4. Optional: seal the knot with a liberal coat of fingernail polish. This stuff partially melts the nylon, resulting in a knot that's permanently welded shut.

5. Suspend the ring from the bridle you've made, so that it hangs on the knot, with one strand on one side and two on the other.

6. Hook the ring on something. The photos show an S-hook I made from a coat hanger. It hooks over the edge of a counter or table, to a chair back, on a fence or branch, on my shoelace, sandal strap, or big toe, etc. You can also set a nail in a board or bench, or find some doohickey around the place that already has a hooky bit you can press into service. Just anchor that ring.

7. Tie the single strand around the other two with a half hitch, as shown in the photo above. Tighten it up and straighten out the knot so it will hang straight when you're done. (Keep tension on the strands while passing to the next step, to make sure the knot doesn't pull up or down in the process.)

8. Make a cord of the strands, using a standard 3-strand braid.

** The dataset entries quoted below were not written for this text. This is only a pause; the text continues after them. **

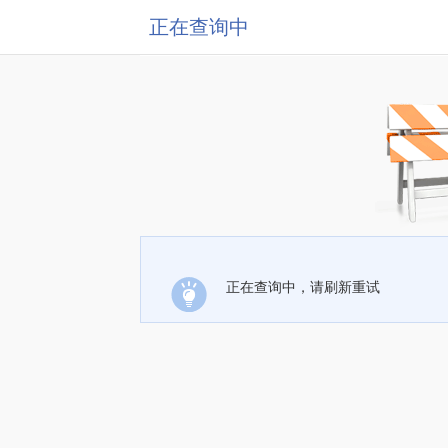
正在查询中
正在查询中，请刷新重试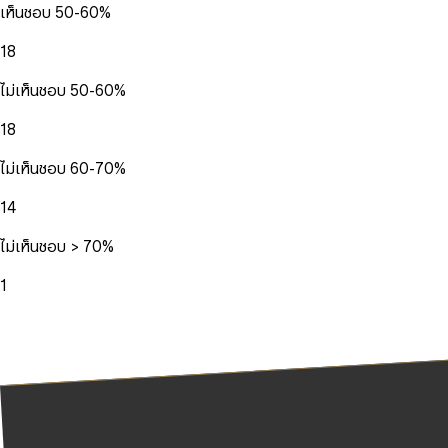
เห็นชอบ 50-60%
18
ไม่เห็นชอบ 50-60%
18
ไม่เห็นชอบ 60-70%
14
ไม่เห็นชอบ > 70%
1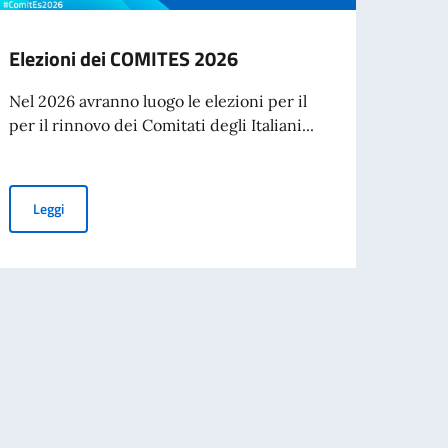
Elezioni dei COMITES 2026
Cessa
d’ide
Nel 2026 avranno luogo le elezioni per il
agos
per il rinnovo dei Comitati degli Italiani...
A part
cartac
Elezioni dei COMITES 2026
Leggi
Leg
nazionale di Traduzione di Poesia dall’Italiano al Portoghese
e di attuazione di iniziative umanitarie e di tutela dei diritti umani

9. Knot the cord about six inches short of the strand ends. (Generally you leave the end tassel a little longer than the ring tassel, because it'll need to be trimmed up a bit.)

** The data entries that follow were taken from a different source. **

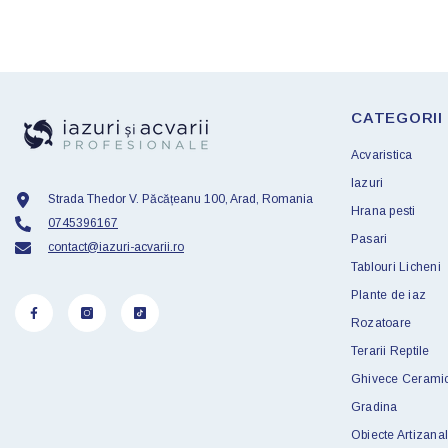
CATEGORII
Acvaristica
Iazuri
Strada Thedor V. Păcățeanu 100, Arad, Romania
Hrana pesti
0745396167
Pasari
contact@iazuri-acvarii.ro
Tablouri Licheni
Plante de iaz
Rozatoare
Terarii Reptile
Ghivece Cerami
Gradina
Obiecte Artizanal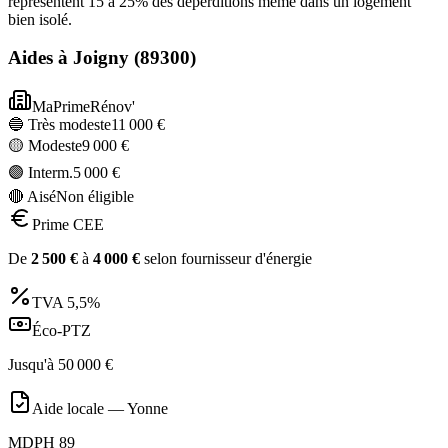
représentent 15 à 25% des déperditions même dans un logement
bien isolé.
Aides à
Joigny
(
89300
)
MaPrimeRénov'
🔵 Très modeste
11 000
€
🟡 Modeste
9 000
€
🟣 Interm.
5 000
€
🔴 Aisé
Non éligible
Prime CEE
De
2 500
€
à
4 000
€
selon fournisseur d'énergie
TVA
5,5%
Éco-PTZ
Jusqu'à
50 000
€
Aide locale —
Yonne
MDPH 89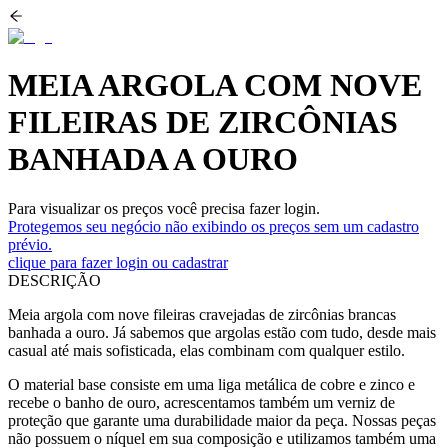
MEIA ARGOLA COM NOVE
FILEIRAS DE ZIRCÔNIAS
BANHADA A OURO
Para visualizar os preços você precisa fazer login.
Protegemos seu negócio não exibindo os preços sem um cadastro
prévio.
clique para fazer login ou cadastrar
DESCRIÇÃO
Meia argola com nove fileiras cravejadas de zircônias brancas
banhada a ouro. Já sabemos que argolas estão com tudo, desde mais
casual até mais sofisticada, elas combinam com qualquer estilo.
O material base consiste em uma liga metálica de cobre e zinco e
recebe o banho de ouro, acrescentamos também um verniz de
proteção que garante uma durabilidade maior da peça. Nossas peças
não possuem o níquel em sua composição e utilizamos também uma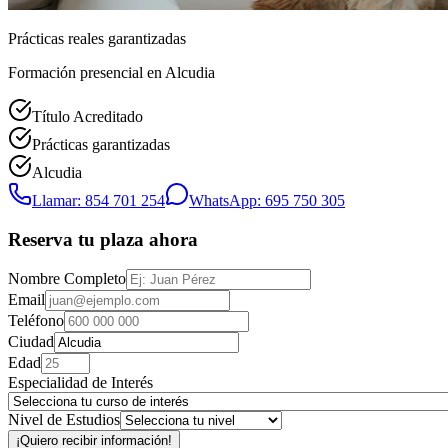
Prácticas reales garantizadas
Formación presencial
en Alcudia
Título Acreditado
Prácticas garantizadas
Alcudia
Llamar: 854 701 254
WhatsApp: 695 750 305
Reserva tu plaza ahora
Nombre Completo
Email
Teléfono
Ciudad
Edad
Especialidad de Interés
Nivel de Estudios
¡Quiero recibir información!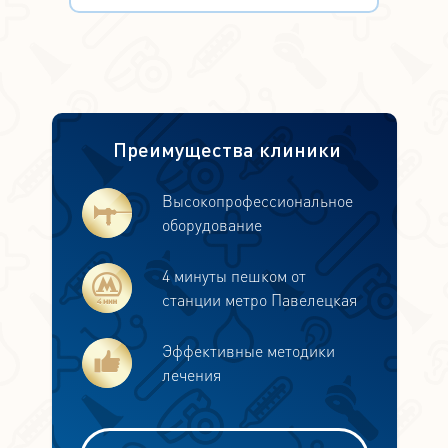
Преимущества клиники
Высокопрофессиональное
оборудование
4 минуты пешком от
станции метро Павелецкая
Эффективные методики
лечения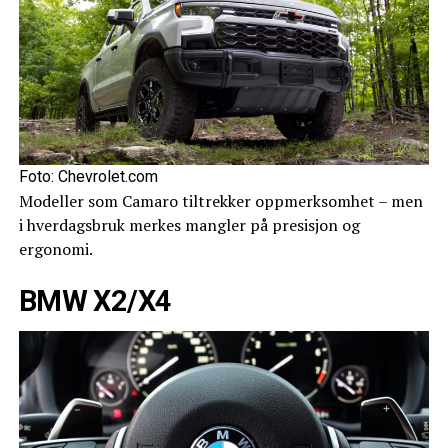
Foto: Chevrolet.com
Modeller som Camaro tiltrekker oppmerksomhet – men
i hverdagsbruk merkes mangler på presisjon og
ergonomi.
BMW X2/X4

10. Trim the end tassel so it's the same length as the ring tassel. This step also lets you smooth out any unlaying of the strand ends that has happened during the braiding process. (Common in twisted line.)

11. Reseal the trimmed ends with fire or fingernail polish.

12. Optional: seal the end knot with fingernail polish.

And you're in business. Hang the fudo in a place where you feel at peace, or where you'd like to feel at peace, or where you think others may feel at peace, or where you'd like others to feel at peace. Alternately, give it to someone else, either in comradeship or as encouragement in hard times.

Then make another one. Lather, rinse, repeat.

Hundred-years can also be made of other colours, with non-washer rings, and other numbers of strands. A precise definition doesn't exist, but in general they're small, have one to four strands, and cheap rings, ideally ones that were found or salvaged. Bigger, fancier, or more expensive fudos, and those made of less durable cordage, are still fudos, but they're not hundred-year fudos.

Because you just can't beat that white, three-strand, hundred-year fudo. The glorious foot soldier of Fudo's stone army.

Hope to see yours out in the world one day.


4 comments:

  1. My daughters used to string multi-colored twine like that so I could wear them as bracelets. Still do. I should get them involved with this project.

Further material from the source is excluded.